Mumbai, Aug 20: The Securities and Exchange Board of India (SEBI) has adjourned till September 1, the hearing on the validity of the transfer of Sri Vishnu Cement from Raasi Cement to nine independent investment companies in December 1997.The next hearing will provide an opportunity to the complainants, that is India Cements and a few individuals, to furnish their counter argument to BV Raju's rejoinder to the allegations.
According to SEBI officials, at Thursday's hearing, Raju maintained that the nine companies did not come under the category of "persons acting in concert" when the transfer of Vishnu Cements was effected.
Since the complainants were not present at the hearing, it was felt that in order to provide them an opportunity to present a counter argument a joint hearing of all the parties be held.
"The idea is to give both sides an opportunity to present their cases before passing a verdict and hence the short adjournment", said a senior SEBI official.
Raju was of the opinion that since the deal was completed long before India Cements succeeded in wrenching Raasi Cement from Raju's grip, Vishnu Cement should not be transferred to India Cements along with the assets of Raasi.
He said that India Cements managing director N Srinivasan had, in course of the successful takeover of Raasi, gone on record in the media saying that the acquisition price of Rs 300 per share was based on Raasi's assets alone, and did not take into account the assets of Vishnu Cement, about which Srinivasan had then said he had "no regrets".
Infrastructure and power problems had forced early losses on Vishnu Cement, which Raju had started after successfully setting up Raasi Cement. The company went to the Board for Industrial & Financial Reconstruction, and became a millstone round Raasi Cement's neck. With the interests of Raasi Cement's shareholders in mind, Raju decided to transfer the sick company's shares from Raasi Cement to nine "independent" investment companies, armed with approval for the enabling resolution of three institutional nominees on the Raasi board. Raju says he was advised by experts that the acquisition by the nine companies did not trigger the takeover code, and no open offer was therefore made at the time to Vishnu Cement's remaining shareholders. The deal was completed by December 1997.

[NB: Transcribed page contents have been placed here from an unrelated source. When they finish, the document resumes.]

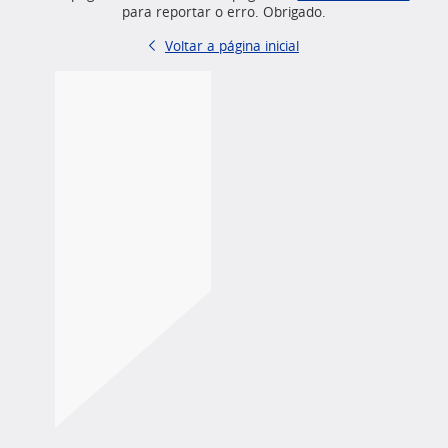
para reportar o erro. Obrigado.
Voltar a página inicial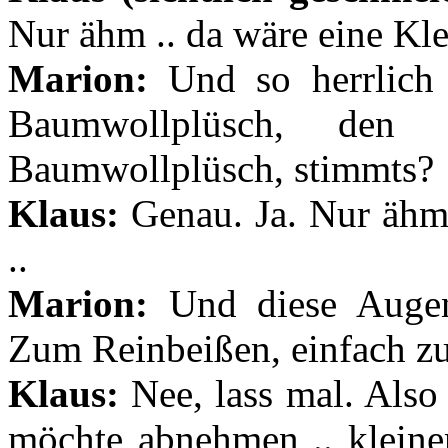
Nur ähm .. da wäre eine Klei
Marion:
Und so herrlich p
Baumwollplüsch, den
Baumwollplüsch, stimmts?
Klaus:
Genau. Ja. Nur ähm 
..
Marion:
Und diese Augen!
Zum Reinbeißen, einfach z
Klaus:
Nee, lass mal. Also 
möchte abnehmen .. kleiner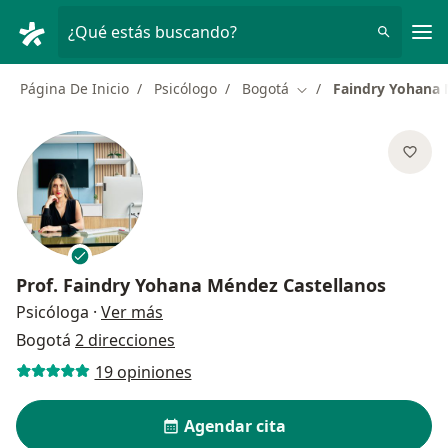
Men
¿Qué estás buscando?
Página De Inicio
Psicólogo
Bogotá
Faindry Yohana 
Cambiar de ciudad
Prof.
Faindry Yohana Méndez Castellanos
sobre las especializaciones
Psicóloga
·
Ver más
Bogotá
2 direcciones
19 opiniones
Agendar cita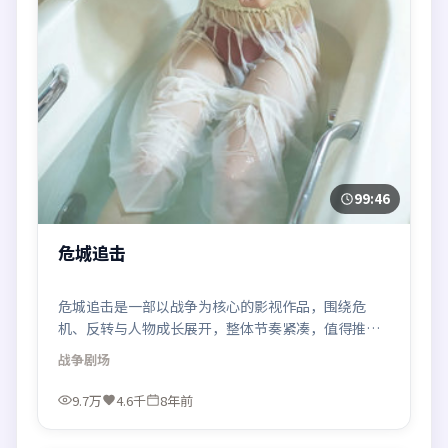
99:46
危城追击
危城追击是一部以战争为核心的影视作品，围绕危
机、反转与人物成长展开，整体节奏紧凑，值得推荐
观看。
战争
剧场
9.7万
4.6千
8年前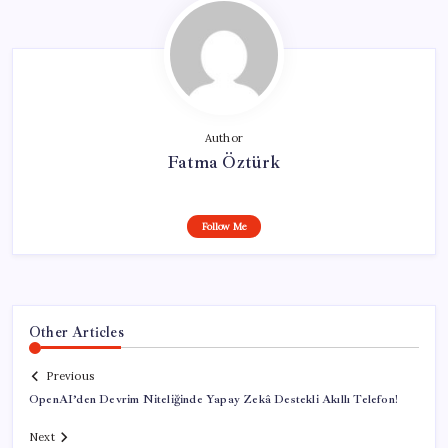
Author
Fatma Öztürk
Follow Me
Other Articles
Previous
OpenAI’den Devrim Niteliğinde Yapay Zekâ Destekli Akıllı Telefon!
Next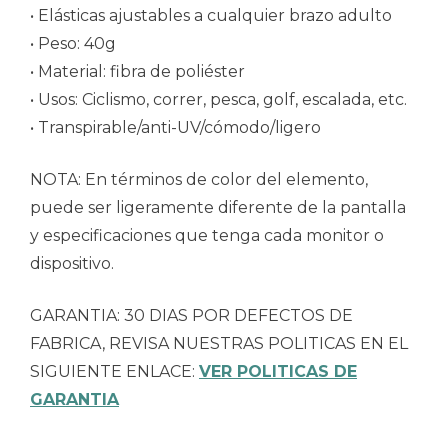
• Elásticas ajustables a cualquier brazo adulto
• Peso: 40g
• Material: fibra de poliéster
• Usos: Ciclismo, correr, pesca, golf, escalada, etc.
• Transpirable/anti-UV/cómodo/ligero
NOTA: En términos de color del elemento,
puede ser ligeramente diferente de la pantalla
y especificaciones que tenga cada monitor o
dispositivo.
GARANTIA: 30 DIAS POR DEFECTOS DE
FABRICA, REVISA NUESTRAS POLITICAS EN EL
SIGUIENTE ENLACE:
VER POLITICAS DE
GARANTIA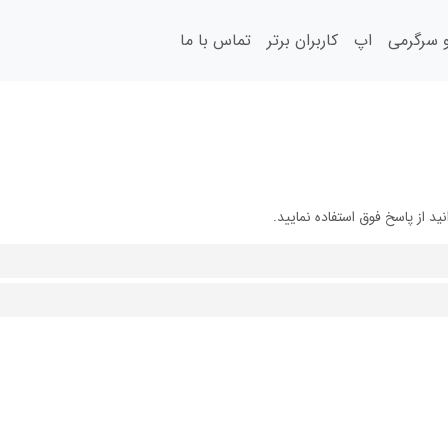
سرگرمی
اپ
کاربران برتر
تماس با ما
 از پاسخ فوق استفاده نمایید.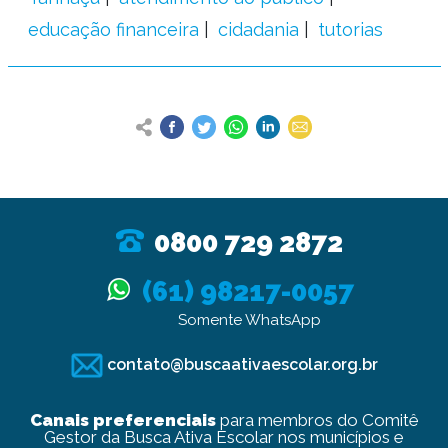
educação financeira
cidadania
tutorias
0800 729 2872
(61) 98217-0057
Somente WhatsApp
contato@buscaativaescolar.org.br
Canais preferenciais
para membros do Comitê
Gestor da Busca Ativa Escolar nos municípios e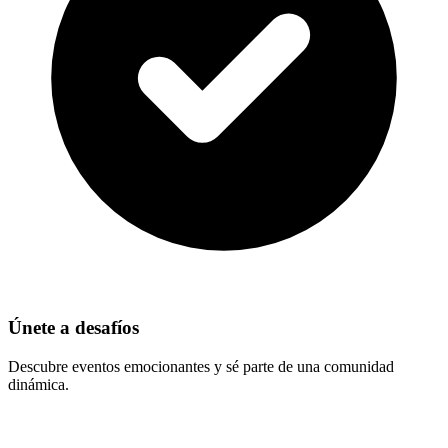
Únete a desafíos
Descubre eventos emocionantes y sé parte de una comunidad
dinámica.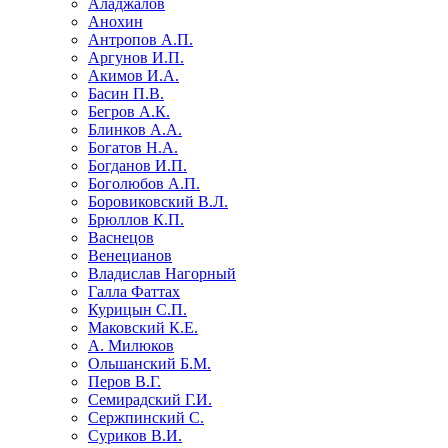
Аладжалов
Анохин
Антропов А.П.
Аргунов И.П.
Акимов И.А.
Басин П.В.
Бегров А.К.
Блинков А.А.
Богатов Н.А.
Богданов И.П.
Боголюбов А.П.
Боровиковский В.Л.
Брюллов К.П.
Васнецов
Венецианов
Владислав Нагорный
Галла Фаттах
Курицын С.П.
Маковский К.Е.
А. Милюков
Ольшанский Б.М.
Перов В.Г.
Семирадский Г.И.
Сержпинский С.
Суриков В.И.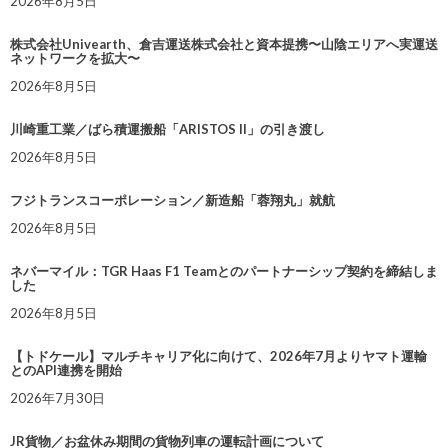
2026年8月5日
株式会社Univearth、倉吉運送株式会社と資本提携〜山陰エリアへ実運送
ネットワークを拡大〜
2026年8月5日
川崎重工業／ばら積運搬船「ARISTOS II」の引き渡し
2026年8月5日
フジトランスコーポレーション／新造船「蓉翔丸」就航
2026年8月5日
ネバーマイル：TGR Haas F1 Teamとのパートナーシップ契約を締結しま
した
2026年8月5日
【トドケール】マルチキャリア化に向けて、2026年7月よりヤマト運輸
とのAPI連携を開始
2026年7月30日
JR貨物／お盆休み期間の貨物列車の運転計画について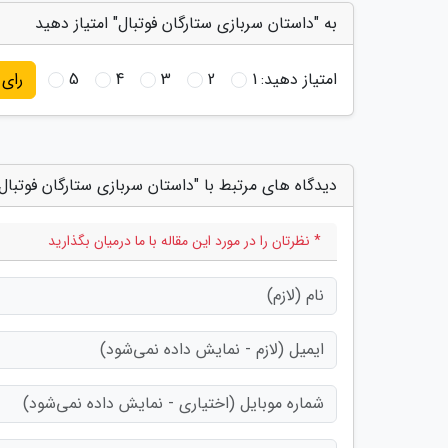
به "داستان سربازی ستارگان فوتبال" امتیاز دهید
امتیاز دهید:
1
2
3
4
5
رای
دیدگاه های مرتبط با "داستان سربازی ستارگان فوتبال
* نظرتان را در مورد این مقاله با ما درمیان بگذارید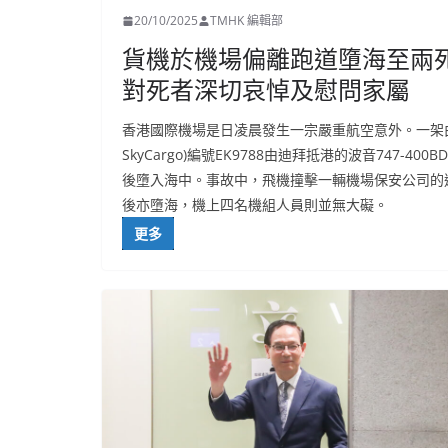
20/10/2025
TMHK 編輯部
貨機於機場偏離跑道墮海至兩
對死者深切哀悼及慰問家屬
香港國際機場是日凌晨發生一宗嚴重航空意外。一架由土耳
SkyCargo)編號EK9788由迪拜抵港的波音747
後墮入海中。事故中，飛機撞擊一輛機場保安公司的
後亦墮海，機上四名機組人員則並無大礙。
更多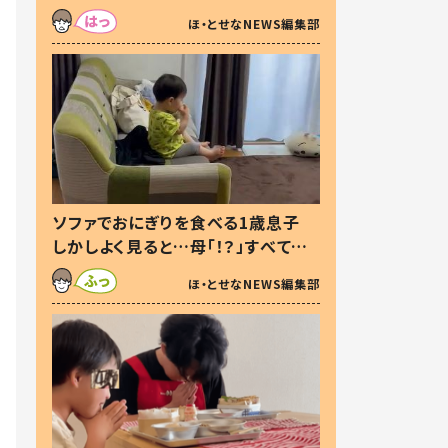
た本音とは
ほ・とせなNEWS編集部
ソファでおにぎりを食べる1歳息子
しかしよく見ると…母「！？」すべてを
察した母の投稿に「可愛いから許
ほ・とせなNEWS編集部
す！」「現行犯〜」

This was followed by a takeover of Raasi Cement by India Cements, where Raju was outgunned by India Cements promoters' access to company funds, something not allowed to domestic promoters defending their stakes.
Soon after the takeover, in July 1998, the IDBI sought a non-disposal undertaking from the nine companies, and legal experts pointed out to Raju that the joint signature of such an undertaking would pin the definition of "persons acting in concert" on them and trigger the takeover code. An open offer was accordingly made for an additional 20 per cent of Vishnu Cement shares by the nine firms.
India Cements has since objected to this, and raised the matter with SEBI, saying that the transfer of Vishnu Cement amounted to a violation of the takeover code.